--- Entries supplied ---
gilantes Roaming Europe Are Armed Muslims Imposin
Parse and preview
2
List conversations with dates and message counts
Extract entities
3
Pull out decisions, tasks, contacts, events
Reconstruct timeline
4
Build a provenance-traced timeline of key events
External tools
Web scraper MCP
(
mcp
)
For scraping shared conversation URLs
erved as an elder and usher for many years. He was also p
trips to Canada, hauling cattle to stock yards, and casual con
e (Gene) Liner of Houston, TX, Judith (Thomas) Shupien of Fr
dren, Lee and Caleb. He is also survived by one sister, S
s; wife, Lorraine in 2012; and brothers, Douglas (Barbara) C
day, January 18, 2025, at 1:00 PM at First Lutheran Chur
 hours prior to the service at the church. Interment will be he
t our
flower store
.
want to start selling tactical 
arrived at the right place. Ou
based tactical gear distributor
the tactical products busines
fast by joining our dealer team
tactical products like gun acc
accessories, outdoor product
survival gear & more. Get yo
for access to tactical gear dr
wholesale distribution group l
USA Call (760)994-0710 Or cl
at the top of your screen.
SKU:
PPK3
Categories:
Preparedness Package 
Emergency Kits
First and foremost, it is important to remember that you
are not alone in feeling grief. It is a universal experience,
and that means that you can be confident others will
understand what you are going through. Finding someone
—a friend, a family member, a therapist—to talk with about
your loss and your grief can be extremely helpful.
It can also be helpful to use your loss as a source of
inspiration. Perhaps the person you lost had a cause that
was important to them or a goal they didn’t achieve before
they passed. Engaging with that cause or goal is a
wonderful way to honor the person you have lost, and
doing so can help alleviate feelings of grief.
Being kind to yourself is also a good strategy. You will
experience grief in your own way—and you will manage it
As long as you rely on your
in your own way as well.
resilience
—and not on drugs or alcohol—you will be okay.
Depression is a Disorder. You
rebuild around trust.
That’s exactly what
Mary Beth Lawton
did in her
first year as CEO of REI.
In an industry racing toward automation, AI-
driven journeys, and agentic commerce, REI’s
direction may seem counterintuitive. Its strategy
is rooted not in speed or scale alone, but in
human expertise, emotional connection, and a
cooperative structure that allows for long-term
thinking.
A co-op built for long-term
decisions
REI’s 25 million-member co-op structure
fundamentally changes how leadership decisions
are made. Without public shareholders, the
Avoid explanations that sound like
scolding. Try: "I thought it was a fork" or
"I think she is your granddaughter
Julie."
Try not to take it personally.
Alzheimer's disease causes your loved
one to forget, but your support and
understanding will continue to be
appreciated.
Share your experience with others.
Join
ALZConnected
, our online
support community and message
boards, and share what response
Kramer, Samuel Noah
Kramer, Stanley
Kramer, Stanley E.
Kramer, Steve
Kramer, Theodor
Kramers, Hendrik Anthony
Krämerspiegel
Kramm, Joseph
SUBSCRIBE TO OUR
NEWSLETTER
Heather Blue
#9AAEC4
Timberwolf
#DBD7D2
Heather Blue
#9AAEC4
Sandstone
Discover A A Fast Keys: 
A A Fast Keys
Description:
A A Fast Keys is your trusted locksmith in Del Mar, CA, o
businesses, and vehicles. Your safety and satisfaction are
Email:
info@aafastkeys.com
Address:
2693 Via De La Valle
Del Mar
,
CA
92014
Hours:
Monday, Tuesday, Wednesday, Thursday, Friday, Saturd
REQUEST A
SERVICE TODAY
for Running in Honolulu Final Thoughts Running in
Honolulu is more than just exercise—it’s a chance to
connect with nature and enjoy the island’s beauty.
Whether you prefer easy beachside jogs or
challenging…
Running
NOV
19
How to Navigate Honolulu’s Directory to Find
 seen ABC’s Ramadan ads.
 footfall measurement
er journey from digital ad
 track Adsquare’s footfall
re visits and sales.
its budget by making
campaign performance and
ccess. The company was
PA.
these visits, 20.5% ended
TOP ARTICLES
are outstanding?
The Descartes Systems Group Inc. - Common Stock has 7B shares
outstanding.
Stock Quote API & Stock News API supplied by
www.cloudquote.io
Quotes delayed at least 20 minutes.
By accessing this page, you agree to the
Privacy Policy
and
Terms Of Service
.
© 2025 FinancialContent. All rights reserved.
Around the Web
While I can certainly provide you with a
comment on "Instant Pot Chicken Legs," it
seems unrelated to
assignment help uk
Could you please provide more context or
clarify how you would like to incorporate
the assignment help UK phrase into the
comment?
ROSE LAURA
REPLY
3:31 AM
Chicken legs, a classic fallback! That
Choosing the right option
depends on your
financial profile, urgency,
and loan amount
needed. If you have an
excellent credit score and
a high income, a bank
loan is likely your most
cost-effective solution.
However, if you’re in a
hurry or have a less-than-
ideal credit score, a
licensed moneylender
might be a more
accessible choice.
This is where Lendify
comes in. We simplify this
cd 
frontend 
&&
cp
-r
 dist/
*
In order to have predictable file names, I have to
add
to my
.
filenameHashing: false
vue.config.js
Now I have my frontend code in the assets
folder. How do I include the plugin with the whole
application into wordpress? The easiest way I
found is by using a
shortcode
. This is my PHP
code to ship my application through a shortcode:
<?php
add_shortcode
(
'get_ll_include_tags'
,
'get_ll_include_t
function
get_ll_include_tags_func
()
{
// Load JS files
---
Work task - For every line above that includes the word "products", return the line.

Exercise result -
the tactical products busines
tactical products like gun acc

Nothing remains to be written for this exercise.